Council member Lisa Herbold, chair of the committee, expressed her support for the project and its research.

“Our ability to preserve cultural spaces is really important,” Herbold said. “It goes beyond one particular threatened cultural space and we really need to figure out what the tools are that we have available.”

This project is working in the context of the affordability crisis plaguing Seattle, and the team working on it recognizes that.

“It’s an all hands on deck issue, not just for arts and culture, but for so many facets of the city,” Randy Engstrom, ARTS director, said at the committee meeting.

Thus far, ARTS has successfully executed approximately 30 percent of the recommendations from The Cap Report, according to Engstrom. The Cultural Facilities Fund, established in 2018, has seen its budget rise from $200,000 to over $1 million.

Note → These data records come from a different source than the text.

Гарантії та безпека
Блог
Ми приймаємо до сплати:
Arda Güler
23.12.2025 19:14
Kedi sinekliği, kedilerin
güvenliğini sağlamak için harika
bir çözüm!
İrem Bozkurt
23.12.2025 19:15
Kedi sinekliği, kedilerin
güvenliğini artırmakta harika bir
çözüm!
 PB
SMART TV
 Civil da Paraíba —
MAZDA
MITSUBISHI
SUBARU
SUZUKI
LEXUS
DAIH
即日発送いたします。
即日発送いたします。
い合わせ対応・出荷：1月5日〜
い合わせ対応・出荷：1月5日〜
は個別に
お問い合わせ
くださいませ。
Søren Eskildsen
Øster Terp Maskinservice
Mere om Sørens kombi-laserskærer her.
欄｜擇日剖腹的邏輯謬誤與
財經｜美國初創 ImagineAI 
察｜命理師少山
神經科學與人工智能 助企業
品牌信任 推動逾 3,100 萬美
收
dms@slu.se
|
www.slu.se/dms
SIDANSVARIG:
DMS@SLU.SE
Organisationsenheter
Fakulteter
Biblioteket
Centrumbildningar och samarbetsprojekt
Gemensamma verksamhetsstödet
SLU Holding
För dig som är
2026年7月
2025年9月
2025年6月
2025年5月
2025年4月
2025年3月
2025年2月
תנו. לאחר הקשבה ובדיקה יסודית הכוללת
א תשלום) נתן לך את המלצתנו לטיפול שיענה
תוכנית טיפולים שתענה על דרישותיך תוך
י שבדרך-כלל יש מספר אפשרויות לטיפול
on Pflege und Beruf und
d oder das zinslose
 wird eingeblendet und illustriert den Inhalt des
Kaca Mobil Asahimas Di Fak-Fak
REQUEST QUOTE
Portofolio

The BASE Certification Cohort was launched, which finds organizations and communities of color and invests “in their capacity to navigate the world of real estate and development,” said Engstrom.

Maybe by the time Neumos needs saving, Seattle will have it figured out

An Arts Permit Liaison position was formed at the Seattle Department of Construction and Inspections to help lead cultural space projects through the complicated permitting process. Early results for the new role at City Hall have been positive as arts groups now have someone on the inside to help with the increasingly complicated and time consuming permitting processes.

While the city has toyed with ideas around truly boosting arts-focused development and preservation initiatives, its most visible investments have been more symbolic including the promotion and placemaking program that created the Capitol Hill Arts District in 2014. Medallions went up late last year to mark venues and galleries across the neighborhood but the effort is a long way from early, more bold ideas like creating a Capitol Hill cultural district that would let developers exchange the creation or preservation of the arts for height bonuses.

Hope in a PDA
One recommendation currently being examined most heavily advises the creation of a Cultural Space Management Public Development Authority (PDA) that is meant to “preserve, activate, and create cultural space in Seattle,” according to the report. ARTS is looking at a number of options to fulfill this recommendation.

There are three organization models that are viewed as frontrunners by ARTS. The first is a basic PDA, a “quasi-municipal corporation established by the City, accountable to the public and overseen by a board of directors,” according to the presentation given by Matthew Richter, ARTS cultural space liaison. Examples of PDAs in Seattle include Capitol Hill Housing and Pike Place Market.

Velocity has survived more than 20 years on Capitol Hill… by staying in motion and changing its location.

The second is a 501(c)3 non-profit organization run by a board of directors that is exempt from taxes in the same vein as Pacific Northwest Ballet and Forterra. Richter is unaware of a single PDA in Seattle that is without a 501(c)3 partner.

The third is a city agency overseen by the executive branch similar to Seattle Center or the Equitable Development Initiative.

ARTS is using a number of techniques to gauge interest in these options from engaged Seattleites. It has been conducting ongoing regular focus groups with both cultural space users and space developers. ARTS has created a cultural space survey specific to this work. It has engaged in deep discussion with “half a dozen” other departments within the City of Seattle, according to Richter.

ARTS is contracting with the Community Arts Stabilization Trust (CAST) in San Francisco to develop financial estimating tools for a number of projects that ARTS has in mind, including commercial condominiums and an aggregated artist studio.

The team plans to give a broader presentation at the end of 2018 once their work is complete.

“Definitely look forward to more details and a recommendation and some nitty-gritty about how to move forward,” Council member Herbold said.